The lie was a bit funky, surrounded by that wispy stuff but also sitting just a bit down between two tufts of grass. All of which might explain instinctively tightening that grip pressure, right? What happens next is quite a blur, but the club stops dead in the grass and pain ensues, and in the immediate aftermath I think I may have damaged my wrist, I was certainly shaking it out immediately after. It took me a moment to notice the blood, as somehow my grip removed a solid inch of skin from the top of my index finger, just to the left (obviously on my right hand), leaving a nasty wound. I have pictures, but I'll do you the courtesy of not sharing them.
Perhaps the oddest bit of all is that, despite the obviously sub-optimal club-turf interaction, the shot itself came off beautifully, leaving a 12-footer for birdie.
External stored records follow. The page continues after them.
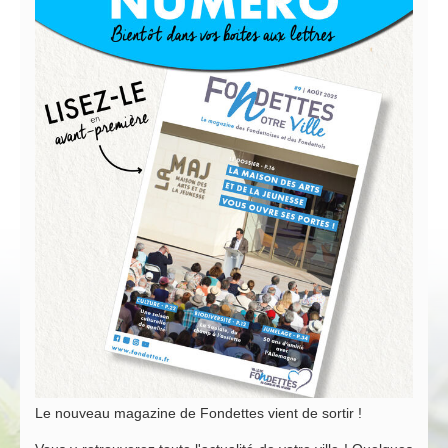
Le nouveau magazine de Fondettes vient de sortir !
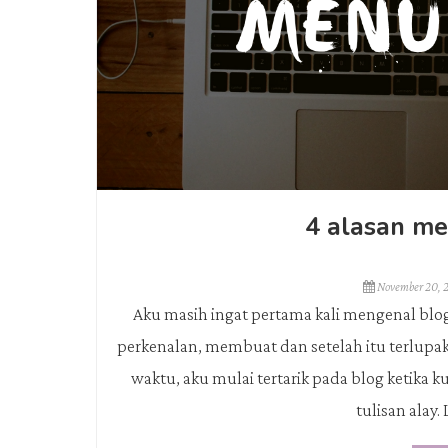
4 alasan m
November 20, 
Aku masih ingat pertama kali mengenal blo
perkenalan, membuat dan setelah itu terlupaka
waktu, aku mulai tertarik pada blog ketika k
tulisan alay. 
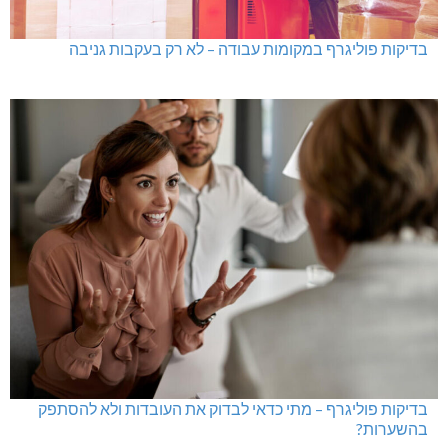
בדיקות פוליגרף במקומות עבודה – לא רק בעקבות גניבה
בדיקות פוליגרף – מתי כדאי לבדוק את העובדות ולא להסתפק
בהשערות?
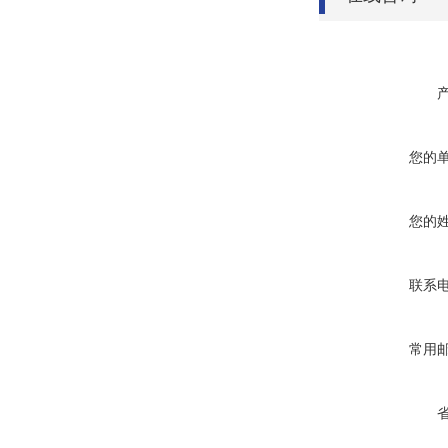
您的
您的
联系
常用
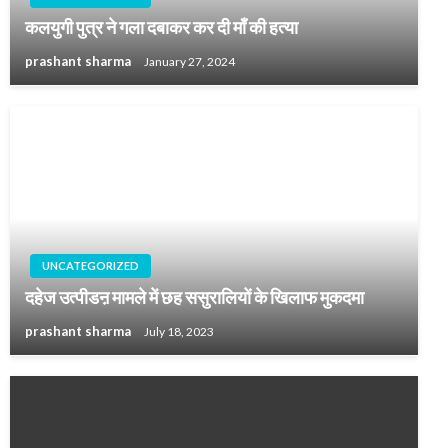
कलयुगी पुत्र ने गला दबाकर कर दी माँ की हत्या
prashant sharma
January 27, 2024
UNCATEGORIZED
दहेज उत्पीडऩ मामले में छह ससुरालियों के खिलाफ मुकदमा
prashant sharma
July 18, 2023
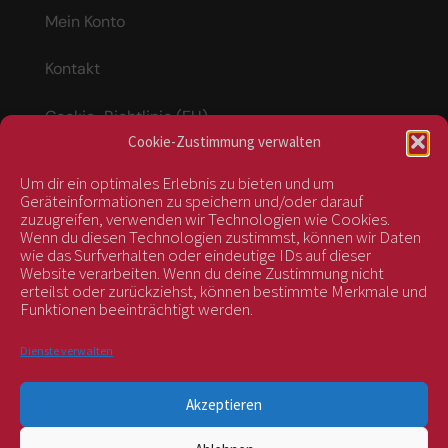
Mein Konto
Kontakt
Cookie-Richtlinie (EU)
Cookie-Zustimmung verwalten
Um dir ein optimales Erlebnis zu bieten und um
Vertrag widerrufen
Geräteinformationen zu speichern und/oder darauf
zuzugreifen, verwenden wir Technologien wie Cookies.
Wenn du diesen Technologien zustimmst, können wir Daten
wie das Surfverhalten oder eindeutige IDs auf dieser
kontrolliert durch:
Website verarbeiten. Wenn du deine Zustimmung nicht
erteilst oder zurückziehst, können bestimmte Merkmale und
Funktionen beeinträchtigt werden.
Dienste verwalten
Akzeptieren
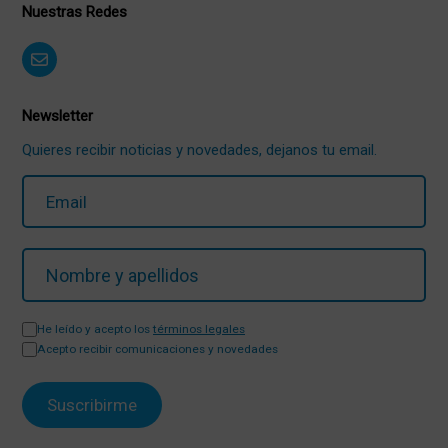
Nuestras Redes
Newsletter
Quieres recibir noticias y novedades, dejanos tu email.
He leído y acepto los
términos legales
Acepto recibir comunicaciones y novedades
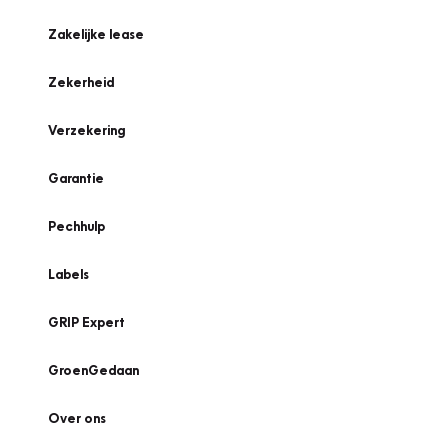
Zakelijke lease
Zekerheid
Verzekering
Garantie
Pechhulp
Labels
GRIP Expert
GroenGedaan
Over ons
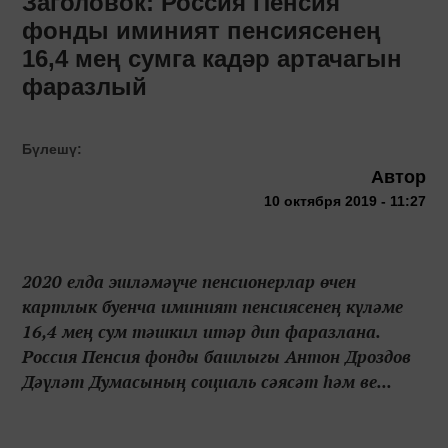
Заголовок: Россия Пенсия
фонды иминият пенсиясенең
16,4 мең сумга кадәр артачагын
фаразлый
Бүлешү:
Автор
10 октября 2019 - 11:27
2020 елда эшләмәүче пенсионерлар өчен
картлык буенча иминият пенсиясенең күләме
16,4 мең сум тәшкил итәр дип фаразлана.
Россия Пенсия фонды башлыгы Антон Дроздов
Дәүләт Думасының социаль сәясәт һәм ве...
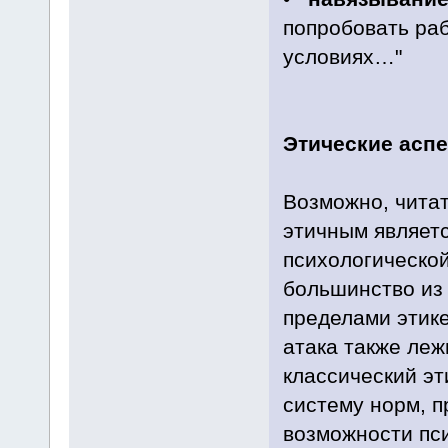
попробовать раб
условиях…"
Этические асп
Возможно, читат
этичным являет
психологическо
большинство из
пределами этике
атака также леж
классический эт
систему норм, п
возможности пси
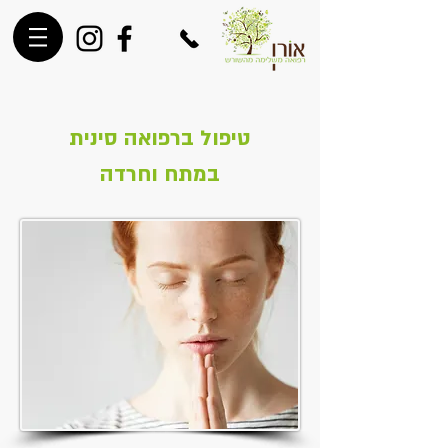
טיפול ברפואה סינית
במתח וחרדה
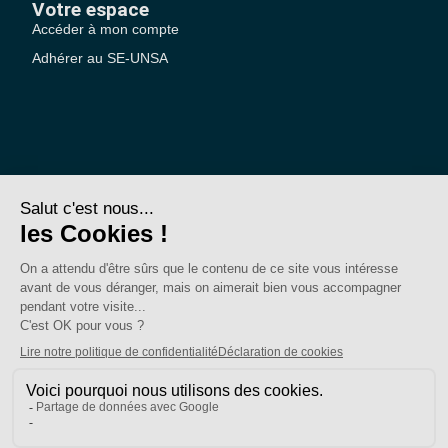
Votre espace
Accéder à mon compte
Adhérer au SE-UNSA
SE-Unsa est un syndicat de l’UNSA
Site réalisé avec ❤️ par AKWO
Politique de confidentialité
Mentions légales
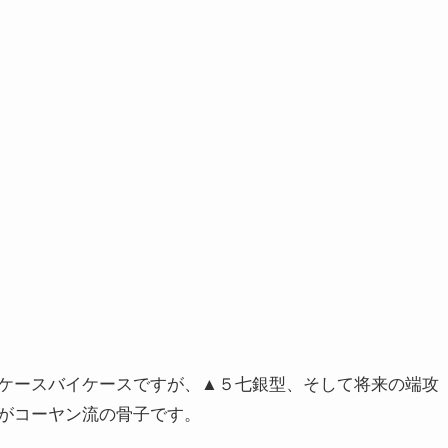
ケースバイケースですが、▲５七銀型、そして将来の端攻
がコーヤン流の骨子です。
And, yes, I three-jacked it, though in my defense I had my finger/hand wrapped with a nappie.
The prognosis? Murky, at best. With Elsie and John's kit and assistance, we cleaned and dressed it as best we could Friday evening. A visit to the Strathpeffer chemist Saturday morning provided some useful butterfly-like strips and dressings, but through the drive down from the Highlands the wound continued to seep red stuff. As of Sunday morning there's only the slightest trace of blood on the dressing, so that's perhaps slight progress.
Our first game at Crail is Monday, though at this juncture I don't thin I'll dare play, in the interest of salvaging the back end golf. We were also suppose to be entering the Daily Ballot for the Old Course, but all that's on hold for now. I'll grab a club later and see what's possible, but I'm likely to be a mere caddie and cheerleader for Employee No. 2. In a moment of pure spite, I even threatened to live blog her round on a stroke-by-stroke basis, though she's done nothing to deserve such scrutiny.
So, other than that, Mrs. Lincoln, how did you enjoy the performance?
Dornoch, which we hadn't been back to for a good ten years, remains links heaven (sorry for the redundancy). It's a spectacular site, built on at least three different landforms, though all are suitably linksy. providing an infinite array of shot values and beautiful vistas of Dornoch Bay.
From l-r, Ross, John and Theresa on the putting green. |
Plans are afoot to replace the small clubhouse, which is to be moved the other side of the first tee. Set aside wind and the pot bunkers, the biggest challenge presented by Dornoch at present might be finding a parking spot, which John accomplished only by virtue of driving a vehicle with higher clearance.
I don't have a full dissertation on Dornoch in me, but I will share some photos with you:
That's your humble blogger's tee shot on the second, one of the great Par-3's in linksdom (although all four one-shotters at Dornoch are quite strong). Of course, the last thing I heard from Ross was "Don't go left", yet left I went. Why the warning?
One of the few high points of my golf before disaster struck was successfully extricating myself from this position, a quite credible first bunker shot of the trip. Perhaps the last, also....
The old joke is that the hardest shot at Dornoch is the second to the second, the humor being that it's allegedly a one-shotter. So, I pulled off the hardest shot at Dornoch, and no others.